I care about this because I think AI will have a huge impact on society, and I want to forecast what future systems will be like so that I can steer things to be better. To that end, I find More Is Different to be troubling and disorienting. I’m inclined to forecast the future by looking at existing trends and asking what will happen if they continue, but we should instead expect new qualitative behaviors to arise all the time that are not an extrapolation of previous trends.

Given this, how can we predict what future systems will look like? For this, I find it helpful to think in terms of “anchors”—reference classes that are broadly analogous to future ML systems, which we can then use to make predictions.

The most obvious reference class for future ML systems is current ML systems—I’ll call this the current ML anchor. I think this is indeed a pretty good starting point, but we’ve already seen that it fails to account for emergent capabilities.

What other anchors can we use? One intuitive approach would be to look for things that humans are good at but that current ML systems are bad at. This would include:

  • Mastery of external tools (e.g. calculators, search engines, software, programming)

  • Very efficient learning (e.g. reading a textbook once to learn a new subject)

  • Long-term planning (e.g. being able to successfully achieve goals over months)

Models sufficiently far in the future will presumably have these sorts of capabilities. While this still leaves unknowns—for instance, we don’t know how rapidly these capabilities will appear—it’s still a useful complement to the current ML anchor. I’ll call this the human anchor.

A problem with the human anchor is that it risks anthropomorphising ML by over-analogizing with human behavior. Anthropomorphic reasoning correctly gets a bad rap in ML, because it’s very intuitively persuasive but has a mixed at best track record. This isn’t a reason to abandon the human anchor, but it means we shouldn’t be entirely satisfied with it.

This brings us to a third anchor, the optimization anchor, which I associate with the “Philosophy” or thought experiment approach that I’ve described previously. Here the idea is to think of ML systems as ideal optimizers and ask what a perfect optimizer would do in a given scenario. This is where Nick Bostrom’s colorful description of a paperclip maximizer comes from, where an AI asked to make paperclips turns the entire planet into paperclip factories. To give some more prosaic examples:

  • The optimization anchor would correctly predict imitative deception (Lin et al., 2021), since a system optimized to produce high-probability outputs has no intrinsic reason to be truthful.

  • It also would observe that power-seeking is instrumentally useful for many different goals, and so predict that optimal policies (as well as sufficiently powerful neural networks) will tend to do so (Turner et al., 2021).

Ideas produced by the optimization anchor are often met with skepticism, because they often contradict the familiar current ML anchor, and they don’t benefit from the intuitive appeal of the human anchor. But the differences from these other two anchors are precisely what make the optimization anchor valuable.
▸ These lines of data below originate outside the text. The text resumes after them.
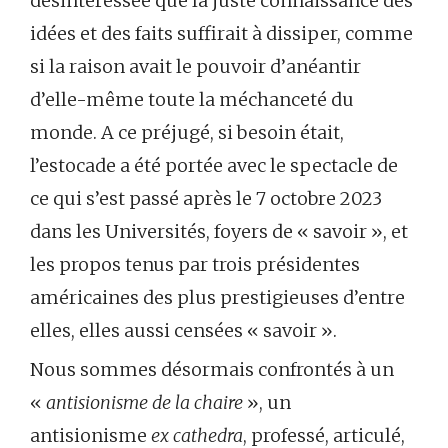
désintéressée que la juste connaissance des
idées et des faits suffirait à dissiper, comme
si la raison avait le pouvoir d’anéantir
d’elle-même toute la méchanceté du
monde. A ce préjugé, si besoin était,
l’estocade a été portée avec le spectacle de
ce qui s’est passé après le 7 octobre 2023
dans les Universités, foyers de « savoir », et
les propos tenus par trois présidentes
américaines des plus prestigieuses d’entre
elles, elles aussi censées « savoir ».
Nous sommes désormais confrontés à un
«
antisionisme de la chaire
», un
antisionisme
ex cathedra
, professé, articulé,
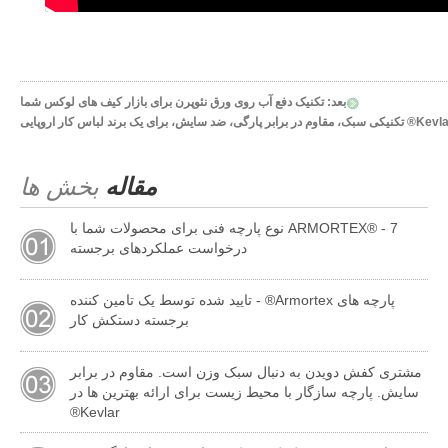
بعد:
تکنیک دفع آب روی ورق نئوپرن برای بازار کیف های لوکس شما
مقاله
بخش ها
ARMORTEX® - 7 نوع پارچه فنی برای محصولات شما با
درخواست عملکردهای برجسته
پارچه های Armortex® - تایید شده توسط یک تامین کننده
برجسته دستکش کار
مشتری کفش دویدن به دنبال سبک وزن است. مقاوم در برابر
سایش. پارچه سازگار با محیط زیست برای ارائه بهترین ها در
Kevlar®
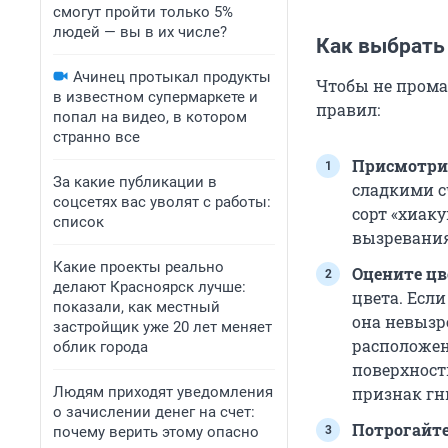
смогут пройти только 5%
людей — вы в их числе?
Как выбрать
Ачинец протыкал продукты
Чтобы не прома
в известном супермаркете и
правил:
попал на видео, в котором
странно все
Присмотри
За какие публикации в
сладкими с
соцсетях вас уволят с работы:
сорт «хиаку
список
вызревания
Какие проекты реально
Оцените цв
делают Красноярск лучше:
цвета. Если
показали, как местный
она невызр
застройщик уже 20 лет меняет
расположен
облик города
поверхност
Людям приходят уведомления
признак гн
о зачислении денег на счет:
Потрогайте
почему верить этому опасно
If you (like me) feel that both the current ML and human anchors paint an incomplete picture, then you should want a third independent perspective.

The optimization anchor does have limitations. Since it abstracts ML into an ideal optimizer, it ignores most on-the-ground facts about neural networks. This can lead to underconstrained predictions, and to ignoring properties that I think will be necessary for successfully aligning ML systems with humans. I’ll say more about this later, but some particularly important properties are that neural networks often generalize in “natural” ways, that we can introspect on network representations, and that training dynamics are smooth and continuous. Researchers focused on the optimization anchor don’t entirely ignore these facts, but I think they tend to underemphasize them and are overly pessimistic as a result.

The Value of Thought Experiments

The optimization anchor points to the value of thought experiments more generally. While it poses the thought experiment of “What if AI were a perfect optimizer?”, there are many other thought experiments that can provide insights that’d be hard to obtain from the ML or human anchors. In this sense thought experiments are not a single anchor but a generator for anchors, which seems pretty valuable.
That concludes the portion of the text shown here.